Le capitaine de vaisseau Sherard Osborn, enfin, un des officiers les plus instruits et les plus distingués de la marine anglaise, avait, à la demande du gouvernement chinois, amené en Chine huit navires à vapeur montés par des marins choisis. D’après un contrat passé à Londres avec M. Lay, inspecteur général des douanes, et porteur des pleins pouvoirs du gouvernement impérial, le capitaine de vaisseau Osborn ne devait relever que de l’autorité centrale, dont les ordres lui eussent été transmis par M. Lay, chargé en même temps de lui payer pendant quatre ans et mensuellement, pour la flottille, 600.000 francs environ, prélevés sur le revenu des douanes. Sans discuter, sans examiner même le traité signé par M. Lay, révoqué depuis de ses fonctions, le gouvernement chinois affecta de regarder la flottille comme devant être placée sous les ordres des gouverneurs locaux, qui déjà avaient excité les marins à la désertion en leur offrant une solde supérieure. Il voulait donc résilier le contrat en gardant les navires. Cette combinaison, peu loyale, était encore plus imprudente ; elle eût entrainé l’emploi d’hommes sans aveu, qui eussent trahi l’empereur ou se fussent servis de ses navires pour exercer la piraterie et ruiner le commerce. Aussi, le capitaine de vaisseau Osborn ayant rejeté les propositions chinoises, fut-il décidé que les navires ne seraient point livrés, et seraient vendus en Europe ou dans l’Inde au compte du gouvernement chinois. On comprend que le gouvernement chinois ne voulût pas p.081 laisser une trop grande part à l’initiative de deux étrangers ; mais l’intervention des gouverneurs était loin d’être une garantie, et le commandant de la flottille, non plus que les officiers placés sous ses ordres, ne pouvaient accepter une combinaison qui pouvait en faire les instruments d’une répression sauvage, et même d’actes plus sauvages encore et entièrement étrangers à la répression de la rébellion 1.

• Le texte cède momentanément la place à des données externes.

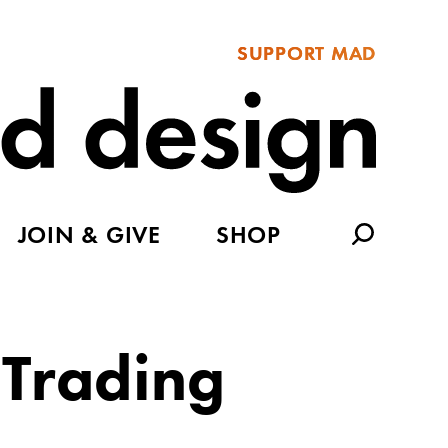
SUPPORT MAD
JOIN & GIVE
SHOP
 Trading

Diverses défections, l’apparition en Chine de caractères douteux, l’occupation de la Cochinchine, ont pu causer au gouvernement chinois une certaine inquiétude, et rendre ses dispositions à notre égard plus défavorables qu’elles ne le semblaient d’abord. Il est permis de croire que le crédit du prince Kong n’est plus aussi grand ; on assure que le conseil suprême subit aujourd’hui l’ascendant du vice-roi du Kyañ-nan. Tseñ-kwo-fan, ennemi des Européens ; il est possible enfin, il me paraît même probable qu’une partie des hommes qui possèdent la confiance du gouvernement, sans être d’accord avec les rebelles, désirent la continuation de ce désordre, qui leur permet de taxer arbitrairement les uns et de piller les autres, sans même leur imposer l’obligation de payer leurs troupes. La misère publique est la source impure où se puise leur fortune ; il faudrait une main vigoureuse pour fermer le gouffre, une enquête sévère et quelques supplices pour faire entendre aux défenseurs de l’ordre qu’il ne leur appartient point de le troubler eux-mêmes.

Pour accomplir les grandes réformes que nous attendons d’elle, la Chine a besoin d’être en paix ; depuis quelques années, cependant, ses plus belles provinces sont la proie de quelques brigands.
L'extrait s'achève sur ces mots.